SECRETARY-GENERAL, IN MESSAGE TO MINE-BAN CONVENTION PARTIES,
EVOKES ‘ENORMOUS’ CHALLENGES STILL AHEAD
Following is the text of the message from Secretary-General Kofi Annan to the Third Meeting of the States Parties to the Mine-Ban Convention. The message was delivered in Managua on the Secretary-General’s behalf today by Under-Secretary-General for Disarmament Affairs, Jayantha Dhanapala:
I am pleased to convey my greetings to all the participants at this meeting of the States Parties to the Mine-Ban Convention. Let me thank the Government of Nicaragua, a country and people that know at first hand the ravages of conflict and the challenges of post-conflict restoration, for hosting this important event.
As you meet in the aftermath of the terrible tragedy that occurred in the United States a week ago today, this gathering takes on even greater significance. Never has there been a greater need for the world to show unity and purpose against the forces of violence and destruction.
The United Nations is proud to be a partner in this effort to keep drawing the world’s attention to the threat of anti-personnel landmines – this insidious remnant of war which continues to cause suffering long after the actual battle has ceased. The Mine-Ban Convention is making a difference in the lives of people around the world, as the international community has made significant progress towards creating an environment free from the threat of landmines. One hundred and twenty States have now ratified the Convention, or are in the process of doing so. I call upon those that have not yet joined the treaty to do so as soon as possible. There has been a dramatic decline in the production, transfer, stockpiling and use of landmines. More mines have been cleared, more victims assisted, more stockpiles destroyed, and more effective technologies for mine action have been developed. More men, women and especially children have been made aware of dangerous landmine zones.

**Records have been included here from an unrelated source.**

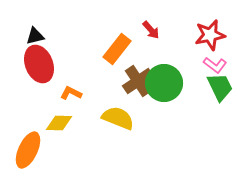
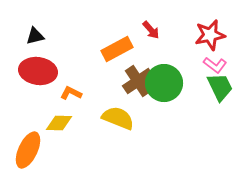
orange rectangle: rotated 24 degrees clockwise
red ellipse: moved 1 px left, 7 px down; rotated 60 degrees counterclockwise
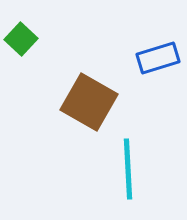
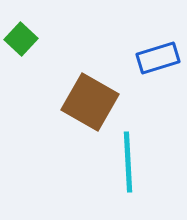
brown square: moved 1 px right
cyan line: moved 7 px up
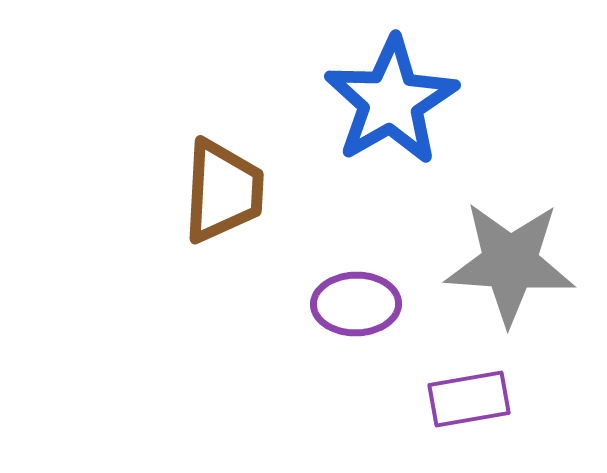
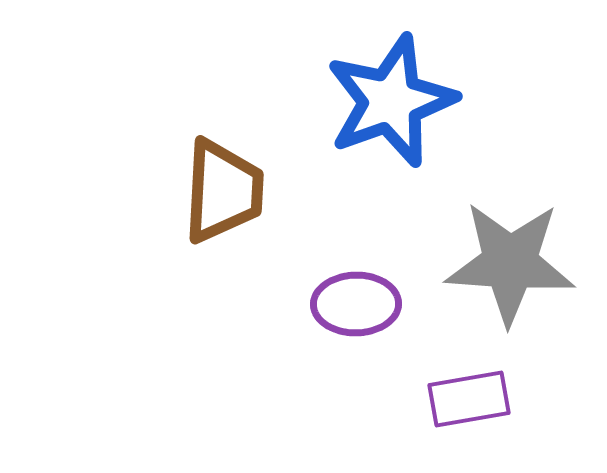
blue star: rotated 10 degrees clockwise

There are still enormous challenges ahead – from more effective coordination and mobilization of resources at the international level, to building better capacity for mine action programmes at the national and local levels. In response to those challenges, the United Nations is developing a five-year mine action strategy identifying goals to be achieved, including an international instrument addressing unexploded ordnances, which were not originally a part of the Convention.
In our partnership to eradicate landmines from the face of the earth, the United Nations will continue to play its part to the full. I wish you a most productive meeting.